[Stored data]
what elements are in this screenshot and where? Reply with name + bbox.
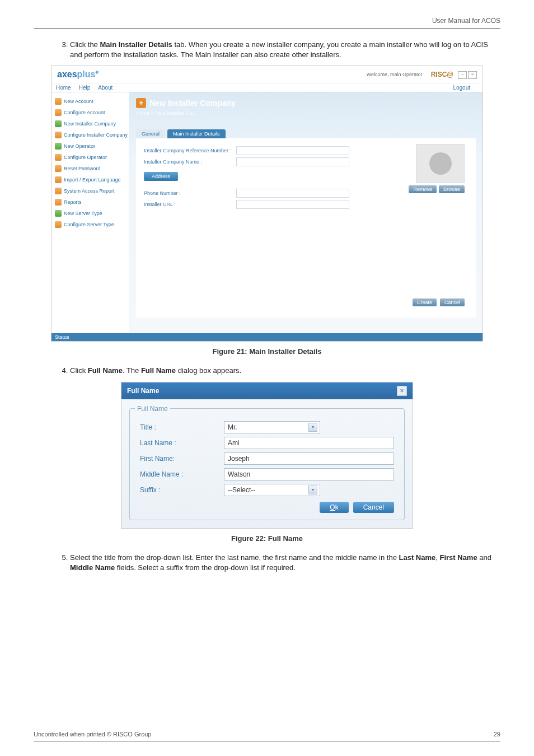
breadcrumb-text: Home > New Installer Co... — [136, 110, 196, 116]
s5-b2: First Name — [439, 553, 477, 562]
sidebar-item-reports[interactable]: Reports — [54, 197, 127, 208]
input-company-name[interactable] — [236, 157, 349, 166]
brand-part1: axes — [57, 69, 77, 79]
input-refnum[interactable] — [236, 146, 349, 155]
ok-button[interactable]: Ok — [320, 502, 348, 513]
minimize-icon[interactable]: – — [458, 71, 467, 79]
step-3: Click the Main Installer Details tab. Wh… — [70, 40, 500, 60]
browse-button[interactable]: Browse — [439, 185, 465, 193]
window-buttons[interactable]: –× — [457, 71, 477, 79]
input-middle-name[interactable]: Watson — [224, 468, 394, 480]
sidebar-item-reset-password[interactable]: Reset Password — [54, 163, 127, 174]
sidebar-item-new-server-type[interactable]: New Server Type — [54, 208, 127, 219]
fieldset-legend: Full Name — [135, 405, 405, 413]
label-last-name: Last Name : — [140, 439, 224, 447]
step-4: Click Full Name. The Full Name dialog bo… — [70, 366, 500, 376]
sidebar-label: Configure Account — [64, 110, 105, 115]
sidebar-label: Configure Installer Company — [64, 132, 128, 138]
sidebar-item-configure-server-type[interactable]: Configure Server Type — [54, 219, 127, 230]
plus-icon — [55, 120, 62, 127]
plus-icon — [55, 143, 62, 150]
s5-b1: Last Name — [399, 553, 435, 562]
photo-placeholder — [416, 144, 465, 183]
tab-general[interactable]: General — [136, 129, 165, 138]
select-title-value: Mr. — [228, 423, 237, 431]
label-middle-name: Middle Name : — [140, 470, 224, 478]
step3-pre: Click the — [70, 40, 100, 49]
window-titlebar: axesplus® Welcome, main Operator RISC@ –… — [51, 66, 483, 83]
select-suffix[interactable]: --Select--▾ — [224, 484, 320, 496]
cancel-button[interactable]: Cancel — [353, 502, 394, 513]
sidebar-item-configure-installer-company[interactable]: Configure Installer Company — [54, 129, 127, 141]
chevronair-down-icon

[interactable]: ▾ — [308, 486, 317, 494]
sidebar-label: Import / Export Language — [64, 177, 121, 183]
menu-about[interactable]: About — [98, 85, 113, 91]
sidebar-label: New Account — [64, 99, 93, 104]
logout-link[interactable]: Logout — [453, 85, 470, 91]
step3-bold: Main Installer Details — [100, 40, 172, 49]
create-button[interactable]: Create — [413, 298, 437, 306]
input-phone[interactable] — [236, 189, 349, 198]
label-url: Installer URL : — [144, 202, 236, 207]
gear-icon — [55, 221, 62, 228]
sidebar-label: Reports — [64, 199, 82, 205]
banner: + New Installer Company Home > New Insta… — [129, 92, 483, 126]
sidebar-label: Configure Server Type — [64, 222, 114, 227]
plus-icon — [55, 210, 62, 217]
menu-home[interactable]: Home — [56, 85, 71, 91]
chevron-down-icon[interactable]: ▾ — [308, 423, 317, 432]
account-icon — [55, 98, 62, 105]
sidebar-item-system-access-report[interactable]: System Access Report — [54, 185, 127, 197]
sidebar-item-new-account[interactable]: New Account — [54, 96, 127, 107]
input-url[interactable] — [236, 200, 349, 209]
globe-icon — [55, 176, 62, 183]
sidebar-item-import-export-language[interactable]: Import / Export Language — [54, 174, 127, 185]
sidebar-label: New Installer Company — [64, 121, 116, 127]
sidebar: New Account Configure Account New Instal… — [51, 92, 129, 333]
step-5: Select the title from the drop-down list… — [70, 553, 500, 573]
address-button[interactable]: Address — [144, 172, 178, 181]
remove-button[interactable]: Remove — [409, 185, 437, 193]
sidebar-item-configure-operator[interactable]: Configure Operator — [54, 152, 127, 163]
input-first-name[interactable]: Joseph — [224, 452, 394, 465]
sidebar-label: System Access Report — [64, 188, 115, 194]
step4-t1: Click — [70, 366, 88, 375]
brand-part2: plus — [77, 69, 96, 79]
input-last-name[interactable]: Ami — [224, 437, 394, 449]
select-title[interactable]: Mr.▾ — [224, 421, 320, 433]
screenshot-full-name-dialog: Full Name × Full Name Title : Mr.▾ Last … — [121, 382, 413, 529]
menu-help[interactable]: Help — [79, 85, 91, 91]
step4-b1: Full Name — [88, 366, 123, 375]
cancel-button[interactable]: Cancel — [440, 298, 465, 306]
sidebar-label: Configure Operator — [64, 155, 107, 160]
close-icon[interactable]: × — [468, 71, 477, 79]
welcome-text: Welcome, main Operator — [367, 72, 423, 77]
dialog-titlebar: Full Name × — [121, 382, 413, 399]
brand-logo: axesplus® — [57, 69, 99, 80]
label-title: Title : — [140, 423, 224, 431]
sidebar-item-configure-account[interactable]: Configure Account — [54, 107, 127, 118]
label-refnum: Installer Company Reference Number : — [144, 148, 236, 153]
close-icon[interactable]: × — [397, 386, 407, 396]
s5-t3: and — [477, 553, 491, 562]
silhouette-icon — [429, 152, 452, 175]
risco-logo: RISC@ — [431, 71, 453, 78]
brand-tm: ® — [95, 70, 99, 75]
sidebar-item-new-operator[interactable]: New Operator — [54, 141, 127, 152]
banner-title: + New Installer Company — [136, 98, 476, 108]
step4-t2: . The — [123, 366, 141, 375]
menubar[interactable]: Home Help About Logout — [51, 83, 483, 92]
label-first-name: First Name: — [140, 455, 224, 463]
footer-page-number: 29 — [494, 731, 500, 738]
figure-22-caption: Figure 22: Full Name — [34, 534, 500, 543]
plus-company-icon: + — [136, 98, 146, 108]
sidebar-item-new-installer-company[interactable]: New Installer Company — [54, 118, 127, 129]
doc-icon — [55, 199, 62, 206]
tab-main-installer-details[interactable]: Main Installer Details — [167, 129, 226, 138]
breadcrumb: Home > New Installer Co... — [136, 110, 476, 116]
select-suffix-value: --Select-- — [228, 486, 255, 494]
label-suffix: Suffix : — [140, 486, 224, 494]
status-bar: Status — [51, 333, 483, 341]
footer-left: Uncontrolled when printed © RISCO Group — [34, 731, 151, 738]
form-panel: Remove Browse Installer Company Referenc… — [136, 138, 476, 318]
--
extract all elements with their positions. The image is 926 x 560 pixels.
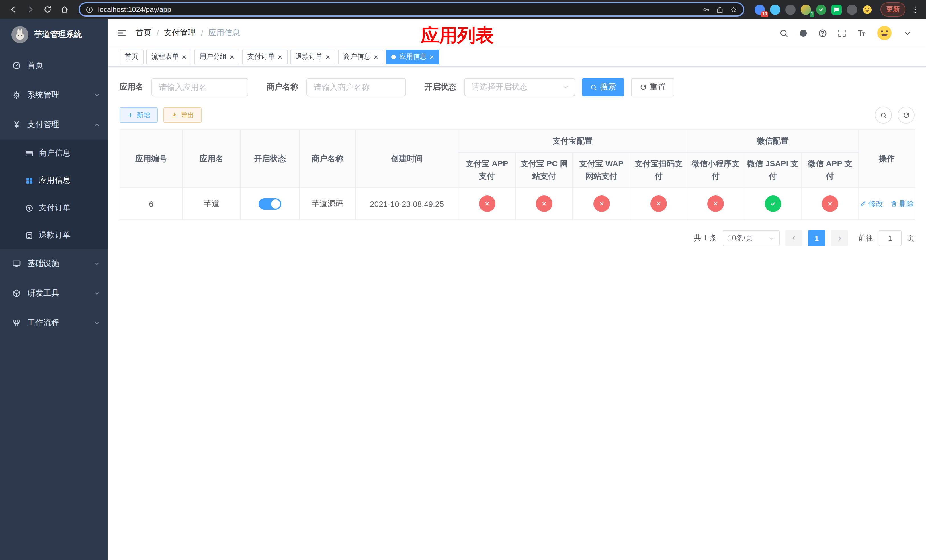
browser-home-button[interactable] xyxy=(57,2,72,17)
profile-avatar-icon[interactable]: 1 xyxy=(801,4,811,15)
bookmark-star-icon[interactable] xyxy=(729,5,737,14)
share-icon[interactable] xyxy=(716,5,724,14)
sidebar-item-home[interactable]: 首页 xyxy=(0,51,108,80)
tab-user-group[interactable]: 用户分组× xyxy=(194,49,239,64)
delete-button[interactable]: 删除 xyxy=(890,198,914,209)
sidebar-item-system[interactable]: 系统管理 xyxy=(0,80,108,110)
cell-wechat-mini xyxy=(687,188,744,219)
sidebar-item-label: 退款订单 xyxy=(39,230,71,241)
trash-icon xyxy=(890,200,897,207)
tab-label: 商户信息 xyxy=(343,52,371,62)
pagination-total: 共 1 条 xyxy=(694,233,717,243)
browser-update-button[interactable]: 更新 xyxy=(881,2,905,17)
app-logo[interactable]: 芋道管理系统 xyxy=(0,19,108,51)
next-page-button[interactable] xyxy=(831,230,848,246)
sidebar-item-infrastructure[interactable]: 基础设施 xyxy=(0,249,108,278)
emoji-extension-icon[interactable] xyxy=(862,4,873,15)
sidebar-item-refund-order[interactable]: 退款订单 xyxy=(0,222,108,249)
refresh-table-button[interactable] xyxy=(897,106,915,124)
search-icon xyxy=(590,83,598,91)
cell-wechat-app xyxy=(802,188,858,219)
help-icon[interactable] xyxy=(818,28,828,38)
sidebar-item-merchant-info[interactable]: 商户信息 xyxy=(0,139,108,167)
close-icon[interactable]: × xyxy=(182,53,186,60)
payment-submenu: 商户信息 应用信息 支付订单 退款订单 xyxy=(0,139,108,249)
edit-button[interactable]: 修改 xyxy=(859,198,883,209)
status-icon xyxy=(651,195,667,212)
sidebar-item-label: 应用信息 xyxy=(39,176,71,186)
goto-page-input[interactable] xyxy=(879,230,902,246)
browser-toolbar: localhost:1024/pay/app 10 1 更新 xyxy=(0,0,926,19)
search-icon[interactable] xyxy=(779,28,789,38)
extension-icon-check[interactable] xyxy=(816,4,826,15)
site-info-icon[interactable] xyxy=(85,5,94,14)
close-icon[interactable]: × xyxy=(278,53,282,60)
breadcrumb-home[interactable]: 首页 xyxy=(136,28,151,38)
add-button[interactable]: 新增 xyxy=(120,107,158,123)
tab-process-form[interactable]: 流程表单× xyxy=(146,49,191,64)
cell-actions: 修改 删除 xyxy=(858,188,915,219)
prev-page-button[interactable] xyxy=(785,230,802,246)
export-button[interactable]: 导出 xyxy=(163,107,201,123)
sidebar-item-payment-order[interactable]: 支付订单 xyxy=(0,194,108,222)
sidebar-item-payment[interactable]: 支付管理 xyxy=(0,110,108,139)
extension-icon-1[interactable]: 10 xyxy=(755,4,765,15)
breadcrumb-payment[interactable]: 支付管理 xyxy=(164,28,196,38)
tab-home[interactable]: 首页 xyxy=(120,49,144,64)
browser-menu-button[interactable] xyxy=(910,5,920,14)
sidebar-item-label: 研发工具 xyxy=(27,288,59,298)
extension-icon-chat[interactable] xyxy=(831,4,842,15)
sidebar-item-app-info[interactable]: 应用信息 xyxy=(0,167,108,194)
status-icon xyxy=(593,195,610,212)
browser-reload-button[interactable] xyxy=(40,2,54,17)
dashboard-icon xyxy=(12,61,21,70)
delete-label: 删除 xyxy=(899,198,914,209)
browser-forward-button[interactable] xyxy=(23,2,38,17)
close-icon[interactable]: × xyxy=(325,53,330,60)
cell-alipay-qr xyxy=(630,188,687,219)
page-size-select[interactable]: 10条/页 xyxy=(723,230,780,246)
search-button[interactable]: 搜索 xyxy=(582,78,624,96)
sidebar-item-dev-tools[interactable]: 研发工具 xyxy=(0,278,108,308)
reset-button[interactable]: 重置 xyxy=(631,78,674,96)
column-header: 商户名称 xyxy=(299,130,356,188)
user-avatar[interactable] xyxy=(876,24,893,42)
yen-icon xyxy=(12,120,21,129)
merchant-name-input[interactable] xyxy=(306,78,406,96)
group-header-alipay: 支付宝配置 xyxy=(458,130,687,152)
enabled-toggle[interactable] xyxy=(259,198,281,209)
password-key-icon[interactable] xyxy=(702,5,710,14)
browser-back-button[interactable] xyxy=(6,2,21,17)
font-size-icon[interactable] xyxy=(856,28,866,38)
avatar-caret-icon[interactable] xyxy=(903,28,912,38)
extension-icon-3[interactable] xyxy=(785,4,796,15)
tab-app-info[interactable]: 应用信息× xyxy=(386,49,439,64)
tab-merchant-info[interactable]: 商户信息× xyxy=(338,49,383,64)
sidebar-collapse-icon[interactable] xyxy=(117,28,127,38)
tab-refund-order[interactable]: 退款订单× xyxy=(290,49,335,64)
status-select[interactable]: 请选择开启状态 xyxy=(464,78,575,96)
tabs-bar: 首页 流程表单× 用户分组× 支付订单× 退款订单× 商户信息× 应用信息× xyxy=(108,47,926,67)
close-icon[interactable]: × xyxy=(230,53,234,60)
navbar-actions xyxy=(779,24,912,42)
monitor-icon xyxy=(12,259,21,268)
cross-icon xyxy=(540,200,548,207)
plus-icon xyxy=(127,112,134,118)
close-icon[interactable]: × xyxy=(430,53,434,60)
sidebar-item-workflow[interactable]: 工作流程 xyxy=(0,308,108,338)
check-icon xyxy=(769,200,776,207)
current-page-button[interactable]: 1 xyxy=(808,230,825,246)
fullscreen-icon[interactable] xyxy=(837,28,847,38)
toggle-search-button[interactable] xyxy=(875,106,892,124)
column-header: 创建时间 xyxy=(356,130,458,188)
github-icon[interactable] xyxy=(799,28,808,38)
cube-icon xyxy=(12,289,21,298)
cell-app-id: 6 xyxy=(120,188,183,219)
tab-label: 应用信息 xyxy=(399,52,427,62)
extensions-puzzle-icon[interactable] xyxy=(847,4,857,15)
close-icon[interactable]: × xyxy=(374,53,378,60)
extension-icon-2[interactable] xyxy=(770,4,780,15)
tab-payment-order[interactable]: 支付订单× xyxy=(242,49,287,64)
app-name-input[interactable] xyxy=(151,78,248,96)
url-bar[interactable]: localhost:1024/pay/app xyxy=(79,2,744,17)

REQUIREMENT> Check every line of the data, and copy the ones that contain "toggle".

COMPLETED TASK>
enabled-toggle[interactable] xyxy=(259,198,281,209)
toggle-search-button[interactable] xyxy=(875,106,892,124)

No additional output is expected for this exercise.